It can’t have escaped you attention that not everyone is getting into the Olympic Spirit. In particular, those of us with the misfortune to be in the capital over the next two weeks often see it as garish, disruptive and expensive, making our routes to work even more cumbersome. However, if your coverage of the Jubilee earlier in the year is anything to go by, the views of anyone who is against London 2012 won’t be given much air time.
It’s already been commented on how the BBC’s coverage of the Jubilee was little more than sycophantic drivel. The irony was also that the Telegraph reported the policy adopted by the director of the BBC documentary ‘The Queen’s Diamond Jubilee’ of not interviewing anyone that might have a bad word to say about the monarchy. It also took a direct appeal to Lord Patten from the anti-royalist group Republic to let them have a mere seven-minute slot on the Today Programme, compared with the hours of inane, sentimental treacle we all had to endure about the band of unelected incompetents that serve as our heads of state.

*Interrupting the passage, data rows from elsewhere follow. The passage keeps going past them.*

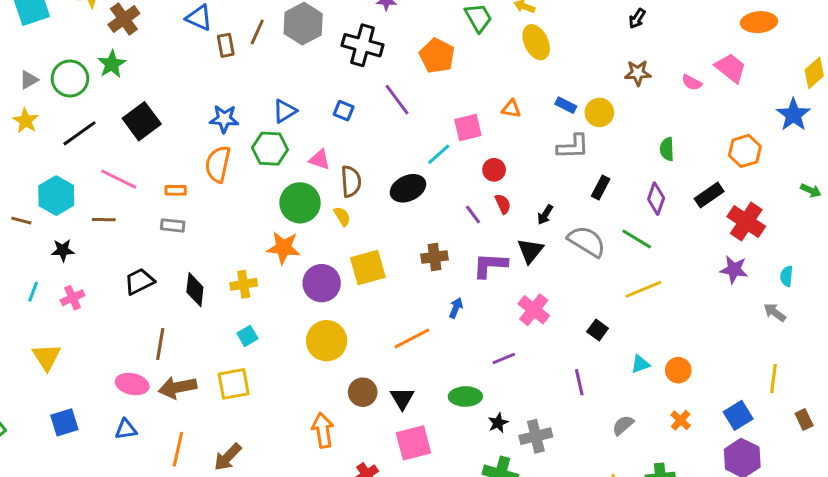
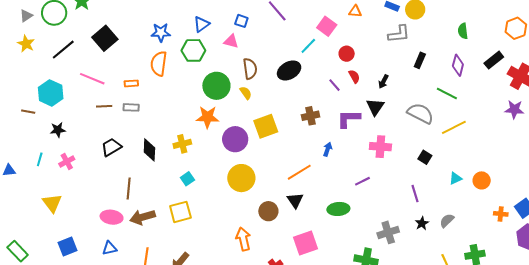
pink square: (468, 128) -> (327, 26), turned -36
pink triangle: (319, 160) -> (231, 41), moved
brown line: (104, 220) -> (104, 106), moved
gray semicircle: (587, 241) -> (420, 113), moved
pink cross: (534, 310) -> (380, 147), turned -30
black triangle: (402, 398) -> (295, 200), moved
orange cross: (681, 420) -> (501, 214), moved, turned -32
black star: (498, 423) -> (422, 223), moved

Less surprisingly, the Guardian was responsible for breaking the appalling story of how jobseekers were made to sleep rough before working gruelling unpaid shifts on the Jubilee pageant. In comparison, the BBC’s coverage was widely thought to be just fawning, repetitive nonsense, with even staunch monarchists denouncing it as tedious. In so doing, at a time when it is needed the most the BBC has unofficially delegated the more interesting, investigative strands of its journalism to other areas of the British media.
And it looks like coverage of the Olympics won’t be that different. The BBC so far has had little to say on the campaign waged by the group Carpenters Against Regeneration Plans (CARP), who have been protesting against the planned demolition, and therefore forcible re-housing, of the group of houses known as the Carpenters Estate in Stratford, East London. The group are outraged that such a decision was taken by Newham Council without residents’ prior warning or consent. However, perhaps the BBC’s silence isn’t surprising given that the ire of the area’s occupants was also raised by permission being granted to the BBC and Al-Jazeera to use two residential towers as broadcasting venues (again, without the consent of those who happen to be, well, living there).
In the same vein, landlords overseeing properties near the Olympic games have been jacking up rental rates at short notice, forcing many tenants out, in the hope of benefiting from increased demand for housing in the East End during London 2012. The BBC has admittedly given some space to the issue. But once again, it was the Guardian that stepped in as a cheerleader for two junior doctors who waged a legal case against a landlord who chose to alert them out of the blue that their rental rate would double during the games.
On a wide scale, the massive corporate sponsorship of the games and the heavy militarisation of the capital has made many Londoners feel alienated from their own city. Similarly, my teeth grind over the fact that I’m forced to hear Boris Johnson’s voice coming out of every speaker in every station, every day. It’s made worse that a man who always claimed to be a cheerleader for cyclists is overseeing an event that disallows them from riding in many of the city’s lanes, which have suddenly been designated as for Olympic athletes only – even if, as this article points out, they’re the safest places for cyclists to be.
BBC coverage was also scant of the recent protest walk from Oxleas Woods to Blackheath Common in Southeast London by people objecting to the illegal closing off of public green spaces, as well as the building of missile sites supposedly for the sake of Olympic security. Compared with the cheerleading and forced jollity of the vast majority of the BBC’s coverage so far, the reality of the Olympics is that it’s left many wondering who the games will actually benefit.
But what’s even more worrying is the wider issue of the BBC refusing to act in the public’s interest. The fear of getting your wings clipped, by the government or other vested interests, has made you toothless as an organisation, turning much of the BBC’s output into bland, uncontroversial fluff, churned out for an audience you believe doesn’t wish to be challenged. It’s a sad situation when state media starts to neuter itself.